What lines of the data include the string "that"? Copy them all.

Raw data:
= = = =

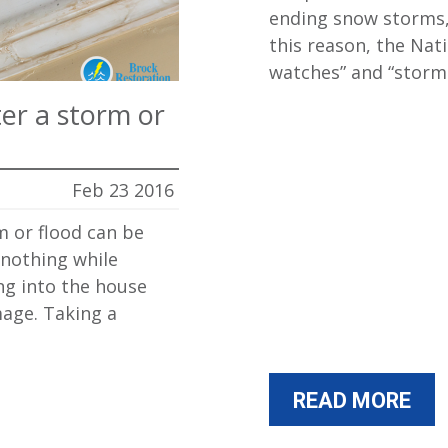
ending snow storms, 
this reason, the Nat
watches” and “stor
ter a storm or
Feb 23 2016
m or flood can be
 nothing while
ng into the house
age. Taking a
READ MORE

= = = =

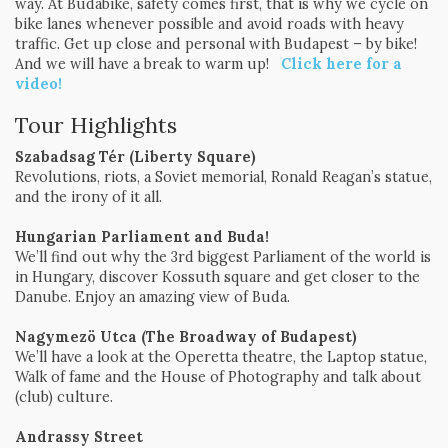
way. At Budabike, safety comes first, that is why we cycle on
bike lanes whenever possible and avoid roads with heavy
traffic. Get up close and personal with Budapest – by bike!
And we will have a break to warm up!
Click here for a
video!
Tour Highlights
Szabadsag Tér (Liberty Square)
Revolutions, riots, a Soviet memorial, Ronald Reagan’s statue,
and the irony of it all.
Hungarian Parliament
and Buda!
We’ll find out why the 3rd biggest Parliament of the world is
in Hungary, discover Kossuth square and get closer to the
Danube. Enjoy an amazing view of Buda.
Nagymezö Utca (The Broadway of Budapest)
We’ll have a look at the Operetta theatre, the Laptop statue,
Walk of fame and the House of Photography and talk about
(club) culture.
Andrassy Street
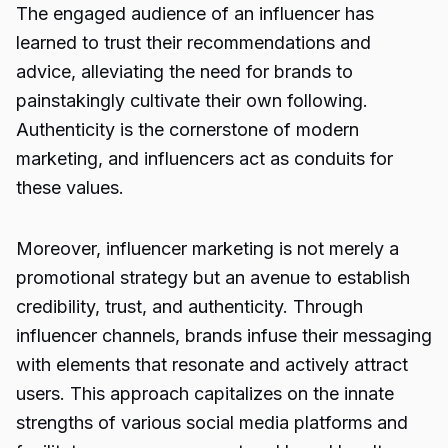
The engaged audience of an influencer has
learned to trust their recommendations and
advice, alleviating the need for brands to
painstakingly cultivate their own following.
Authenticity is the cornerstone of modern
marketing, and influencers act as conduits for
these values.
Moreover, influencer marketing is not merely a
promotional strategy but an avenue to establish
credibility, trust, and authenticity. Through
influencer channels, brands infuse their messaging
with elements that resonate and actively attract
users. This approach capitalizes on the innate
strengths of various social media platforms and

= = = =

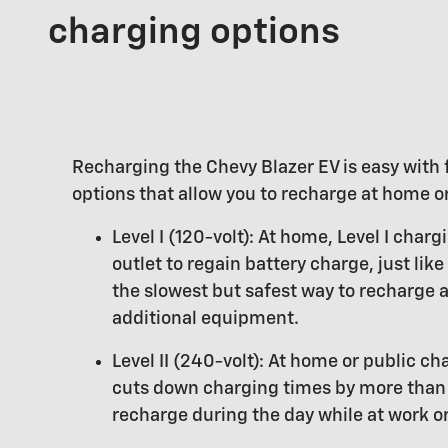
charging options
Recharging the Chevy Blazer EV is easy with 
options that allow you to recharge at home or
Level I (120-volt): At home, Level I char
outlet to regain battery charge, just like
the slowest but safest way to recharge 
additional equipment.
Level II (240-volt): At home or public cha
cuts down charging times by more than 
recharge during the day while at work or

= = = =

Exercise solution:
way. At Budabike, safety comes first, that is why we cycle on
with elements that resonate and actively attract
options that allow you to recharge at home or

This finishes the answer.